In Project Bright Idea, a program at Duke University in North Carolina, 10.000 ordinary nursery and primary-school children were taught using methods typically reserved for the brightest students – raising expectations, encouraging complex problem-solving, and developing meta-cognition (“thinking about thinking”). Almost all of them went on to perform far better on tests than their colleagues.

According to Raj Chetty, an American economist at Harvard University, people who score in the top 5% of standard examinations in primary school are many times more likely than the other 95% to submit patents as adults – and that chance is significantly higher among brilliant youngsters from wealthy families. Children who have their innate abilities encouraged and given opportunity have a lot better chance in life.

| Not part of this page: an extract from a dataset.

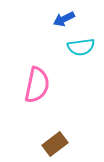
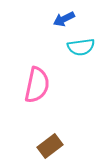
brown rectangle: moved 5 px left, 2 px down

Lewis Terman, an American psychologist, evaluated 1.500 children with exceptional intelligence in the 1920s. Others followed in the footsteps of that group 70 years later. They discovered that they had achieved little more than what their socioeconomic standing would have anticipated. William Shockley, one of Terman’s rejected children, co-invented the transistor and won the Nobel Prize in Physics.

However, gifted youngsters do not always shine later in life. Some are “lost Einsteins”: children who did not have an outlet for their genius or were not encouraged to push their intellect, or who required assistance to cope with the isolation of their situation.

There are certain people whose abilities are overlooked due to the limits of IQ tests. And then there are the many exceptional youngsters who experience challenges later in life because they never learned the interpersonal skills required to succeed in the business or in the larger sphere of social activities.

Technology can help carry some of the slack. With AI homework can become a unique personalized experience customized on each student’s learning profile. AI powered ed-tech platforms constantly assesses how students learn best and accordingly determines whether to deliver:

  • A video clip.
  • A game
  • An interactive exercise
  • A text explanation

The latter is longer or shorter one depending on how students learn best. The genius student will receive tougher questions.  These platforms adjust the amount and difficulty of practice questions. By doing this, these platforms:

  • Keep students engaged.
  • Recommend study partners, who have a similar learning style and know concepts the other students have mastered and vice versa.
  • Provides detailed analytical tools to assess the students concept mastery compared to the class, region, and all of the rest.

They also help teachers by providing detailed analytical tools to assess their students’ concept mastery and create personalized plans for groups of students. These platforms can identify the concepts the students have not mastered so their teachers know which concept needs reinforcement. Teachers don’t have to design a one size fits all curriculum, but they can tailor the material to challenge each student, genius or not, at the appropriate level. This is done by:

  • Showing the list of missing foundational concepts so teachers know how to best help their students.
  • Clustering students with similar learning profiles so they can develop unique instructions for those groups to keep them challenged.
  • Turns textbooks into rich media ecosystems that encourage teachers to create content around each textbook.
  • Statistically determines which material is most effective so teachers can incorporate this material into their lesson plans.

Technology could be a very useful supplementary tool that can ease the lives of both teachers and their genius’ students!